Here’s what I found in the archives. Without Sandow's name, I would not have found anything at all.
Marcenkovs and Aleksandrins! Our very own archival family tree!
Record Two, archived in 1953, is about my dad's family, giving their places of birth, and recording their movement from Trieste to Germany and Canada.
Another card was archived in 1985, when it was released from the Ministry of the Interior office in Rome. These two notecards suggest something I always suspected and feared was true. My grandfather left behind his other wife and their young son when he rushed to save my dad. That's how I know we were always great liars and great traitors and we were always on the wrong side of history. This must be the reason why we were sent away again.
Here we are one of the “Sugar Beet Families.”
I still haven't found out why my dad's family was deported from Socialist Federal Republic Yugoslavia. I remain convinced that a horrible crime must have been committed, because there must be a reason why it all happened. But who committed the crime? Was it my grandfather?
Right after finding my family's names in Arsolen archive, I read the obituary of my dad's childhood friend from Sarajevo in the Winnipeg Free Press. They worked together on the sugar beet farms when they first came to Canada. His friend's obituary broke my heart too much. It sounded like what my dad used to say about the bad times that came. It reminded me of the conversations I had with my dad when he was in his nursing home, and we tried to speak in kitchen Bosnian.
But I like to remember how, during those conversations, many of his earliest memories returned, like the very sweet and small cherries he would pick off the trees and eat, going down the street, on the way home from the bus stop, when he was very young. This is the very same bus stop and street I went to see in Pančevo, in 2013, for my dad so I could come back and tell him of what I saw, and pray for all our dead, like he asked me, and as I promised.

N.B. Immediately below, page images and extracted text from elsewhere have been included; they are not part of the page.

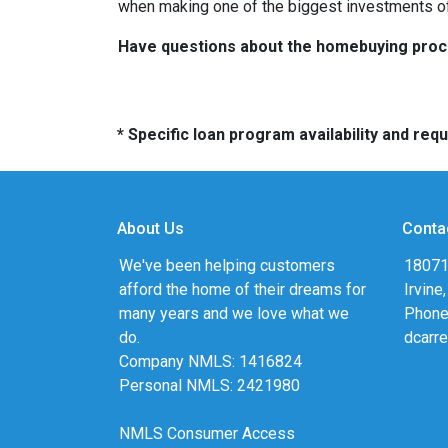
when making one of the biggest investments of 
Have questions about the homebuying proces
* Specific loan program availability and re
About Us
Conta
We've been helping customers
18071
afford the home of their dreams for
Irvine
many years and we love what we
Phone
do.
dcarr
Company NMLS: 1416824
Personal NMLS: 2421980
NMLS Consumer Access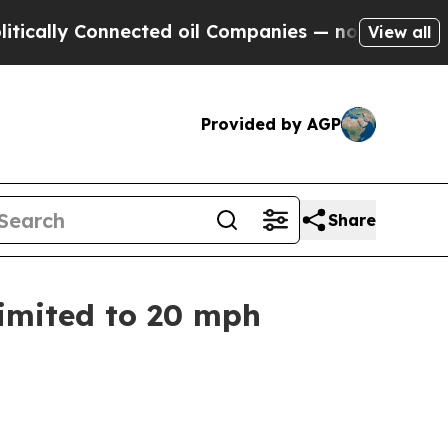
y Connected oil Companies — not Taxpayers — the
View all
Provided by AGP
Share
Limited to 20 mph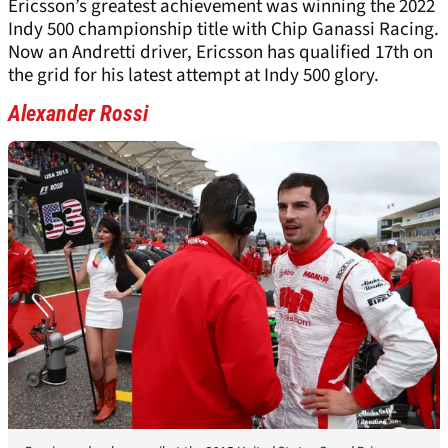
Ericsson’s greatest achievement was winning the 2022
Indy 500 championship title with Chip Ganassi Racing.
Now an Andretti driver, Ericsson has qualified 17th on
the grid for his latest attempt at Indy 500 glory.
Alexander Rossi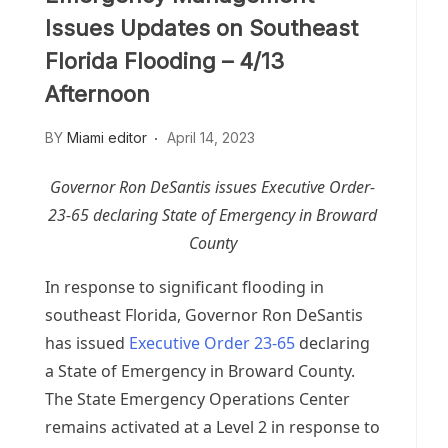
Issues Updates on Southeast
Florida Flooding – 4/13
Afternoon
BY
Miami editor
April 14, 2023
Governor Ron DeSantis issues Executive Order-
23-65 declaring State of Emergency in Broward
County
In response to significant flooding in
southeast Florida, Governor Ron DeSantis
has issued
Executive Order 23-65
declaring
a State of Emergency in Broward County.
The State Emergency Operations Center
remains activated at a Level 2 in response to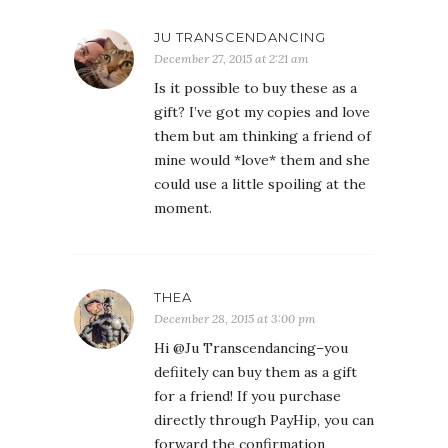
JU TRANSCENDANCING
December 27, 2015 at 2:21 am
Is it possible to buy these as a
gift? I’ve got my copies and love
them but am thinking a friend of
mine would *love* them and she
could use a little spoiling at the
moment.
THEA
December 28, 2015 at 3:00 pm
Hi @Ju Transcendancing–you
defiitely can buy them as a gift
for a friend! If you purchase
directly through PayHip, you can
forward the confirmation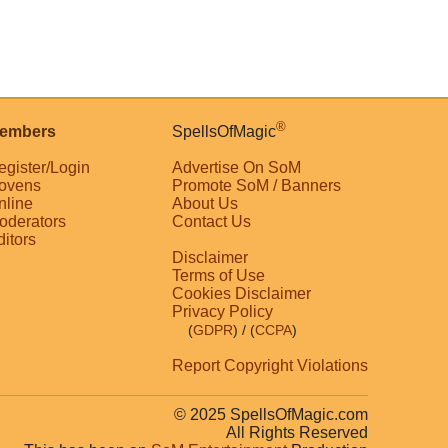
®
embers
SpellsOfMagic
egister/Login
Advertise On SoM
ovens
Promote SoM / Banners
nline
About Us
oderators
Contact Us
ditors
Disclaimer
Terms of Use
Cookies Disclaimer
Privacy Policy
(
GDPR
)
/ (
CCPA
)
Report Copyright Violations
© 2025 SpellsOfMagic.com
All Rights Reserved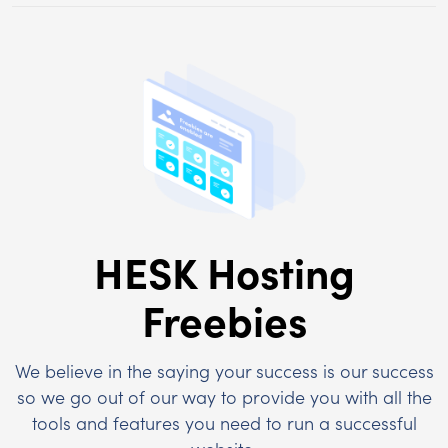
HESK Hosting
Freebies
We believe in the saying your success is our success
so we go out of our way to provide you with all the
tools and features you need to run a successful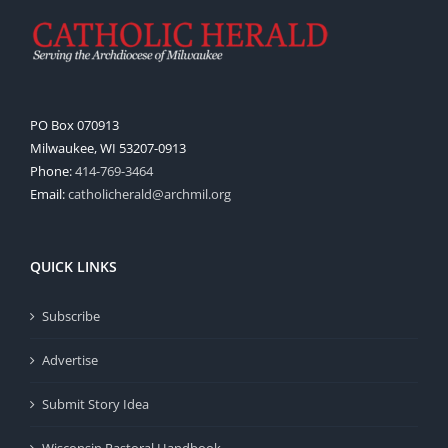
PO Box 070913
Milwaukee, WI 53207-0913
Phone:
414-769-3464
Email:
catholicherald@archmil.org
QUICK LINKS
Subscribe
Advertise
Submit Story Idea
Wisconsin Pastoral Handbook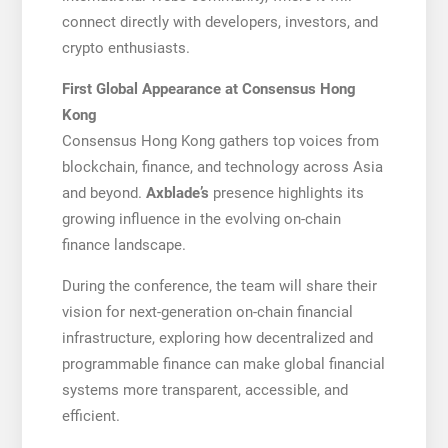
connect directly with developers, investors, and
crypto enthusiasts.
First Global Appearance at Consensus Hong
Kong
Consensus Hong Kong gathers top voices from
blockchain, finance, and technology across Asia
and beyond.
Axblade’s
presence highlights its
growing influence in the evolving on-chain
finance landscape.
During the conference, the team will share their
vision for next-generation on-chain financial
infrastructure, exploring how decentralized and
programmable finance can make global financial
systems more transparent, accessible, and
efficient.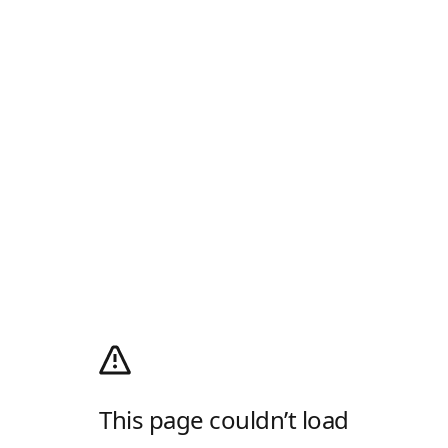
This page couldn’t load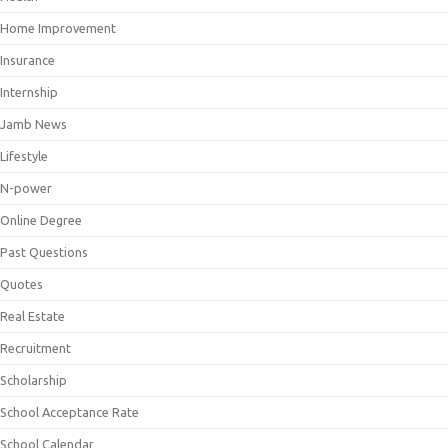
Home Improvement
Insurance
Internship
Jamb News
Lifestyle
N-power
Online Degree
Past Questions
Quotes
Real Estate
Recruitment
Scholarship
School Acceptance Rate
School Calendar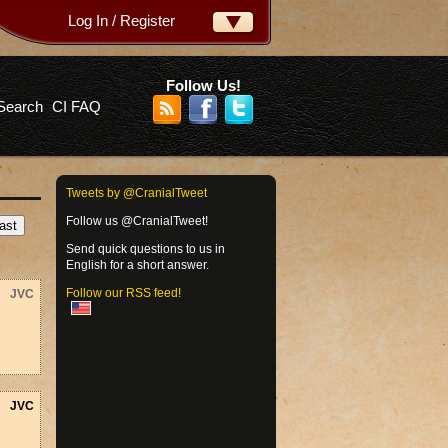
Log In / Register
ername:
ssword:
Follow Us!
Search
CI FAQ
rgot your password?
Tweets by @CranialTweet
Follow us @CranialTweet!
Send quick questions to us in
English for a short answer.
Follow our RSS feed!
JVC
JVC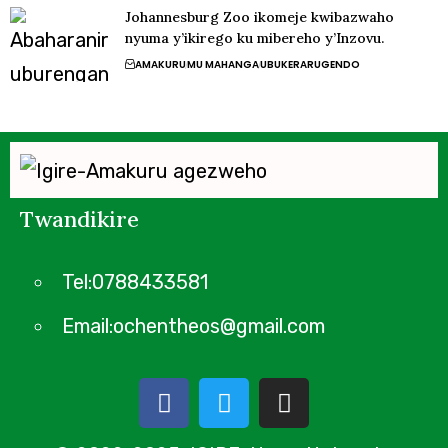
Johannesburg Zoo ikomeje kwibazwaho
nyuma y’ikirego ku mibereho y’Inzovu.
AMAKURU
MU MAHANGA
UBUKERARUGENDO
Twandikire
Tel:0788433581
Email:ochentheos@gmail.com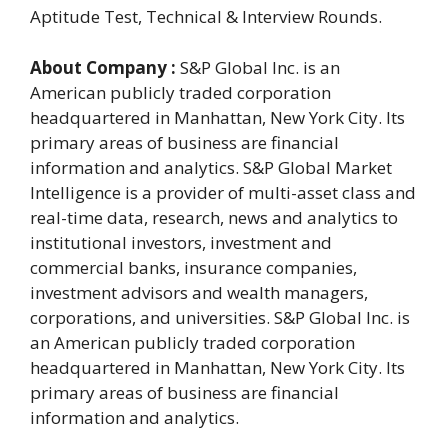
Aptitude Test, Technical & Interview Rounds.
About Company :
S&P Global Inc. is an
American publicly traded corporation
headquartered in Manhattan, New York City. Its
primary areas of business are financial
information and analytics. S&P Global Market
Intelligence is a provider of multi-asset class and
real-time data, research, news and analytics to
institutional investors, investment and
commercial banks, insurance companies,
investment advisors and wealth managers,
corporations, and universities. S&P Global Inc. is
an American publicly traded corporation
headquartered in Manhattan, New York City. Its
primary areas of business are financial
information and analytics.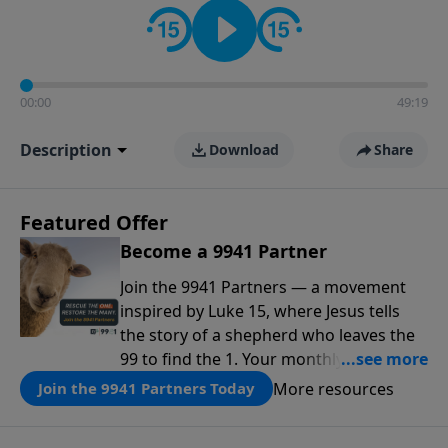
00:00
49:19
Description
Download
Share
Featured Offer
Become a 9941 Partner
Join the 9941 Partners — a movement
inspired by Luke 15, where Jesus tells
the story of a shepherd who leaves the
99 to find the 1. Your monthly gift makes
that same rescue possible today
More resources
Join the 9941 Partners Today
through the ongoing ministry of New
Life.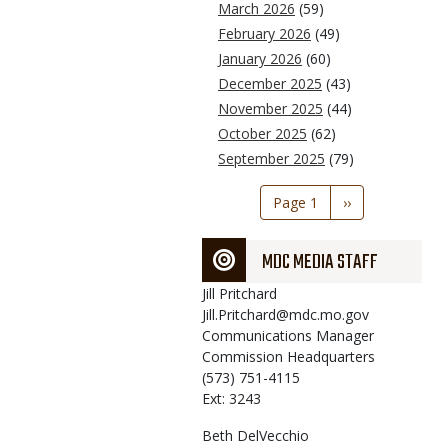
March 2026
(59)
February 2026
(49)
January 2026
(60)
December 2025
(43)
November 2025
(44)
October 2025
(62)
September 2025
(79)
Pagination
Page 1
Next
››
page
MDC MEDIA STAFF
Jill
Pritchard
Jill.Pritchard@mdc.mo.gov
Communications Manager
Commission Headquarters
(573) 751-4115
Ext: 3243
Beth
DelVecchio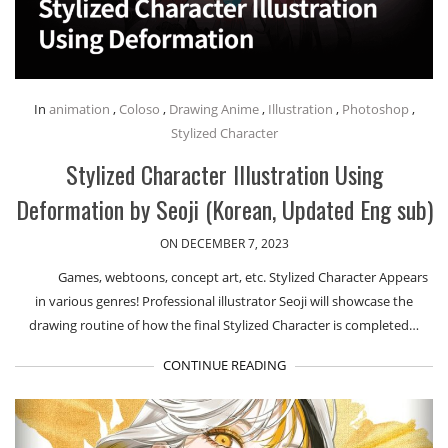
In
animation
,
Coloso
,
Drawing Anime
,
Illustration
,
Photoshop
,
Stylized Character
Stylized Character Illustration Using
Deformation by Seoji (Korean, Updated Eng sub)
ON DECEMBER 7, 2023
Games, webtoons, concept art, etc. Stylized Character Appears
in various genres! Professional illustrator Seoji will showcase the
drawing routine of how the final Stylized Character is completed…
CONTINUE READING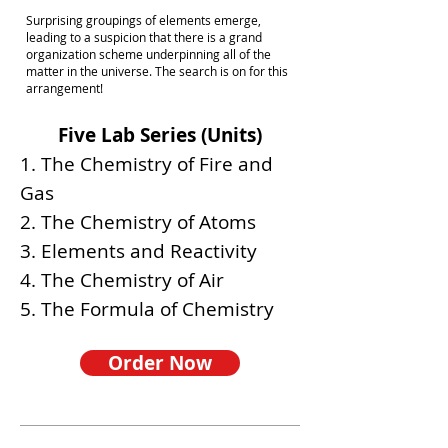
Surprising groupings of elements emerge,
leading to a suspicion that there is a grand
organization scheme underpinning all of the
matter in the universe. The search is on for this
arrangement!
Five Lab Series (Units)
1. The Chemistry of Fire and
Gas
2. The Chemistry of Atoms
3. Elements and Reactivity
4. The Chemistry of Air
5. The Formula of Chemistry
Order Now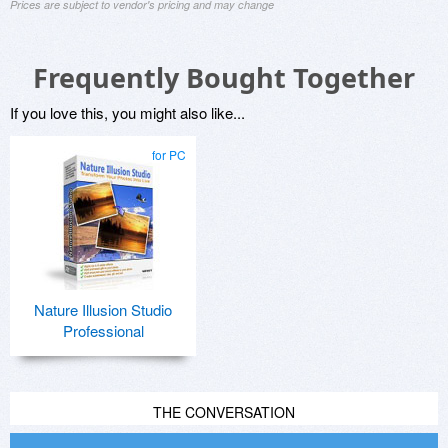
Prices are subject to vendor's pricing and may change
Frequently Bought Together
If you love this, you might also like...
for PC
Nature Illusion Studio
Professional
THE CONVERSATION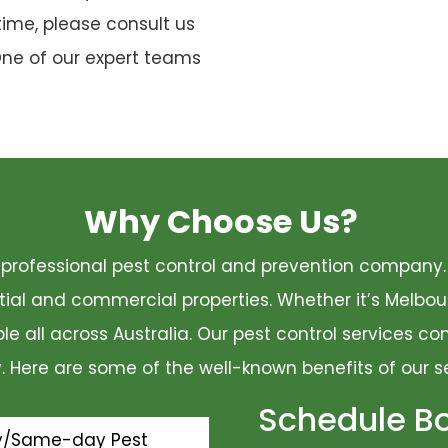
time, please consult us
One of our expert teams
Why Choose Us?
 a professional pest control and prevention compan
ential and commercial properties. Whether it’s Melbo
ble all across Australia. Our pest control services 
ty. Here are some of the well-known benefits of our s
Schedule B
y/Same-day Pest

This story is getting much too long. Since this is my dad's story, please let me share one more thing I think he would like the most.
Did you know, my dad loved Kalmyk burzeky most of all? It’s that small braided, fried bread, served at weddings, special events, given as offerings in Buddhist ceremonies, and eaten after prayers at funerals. He loved to eat it as a special treat, with tea, as a remembrance of the past, when all our families were once together. On other special occasions, he loved most to eat mille feuille and Italian pastries. He would never eat pasta—especially pasta e fagioli—which was served twice a day in the Trieste DP camp.
May we all live long lives and never have to put our hands out to ask for a piece of bread.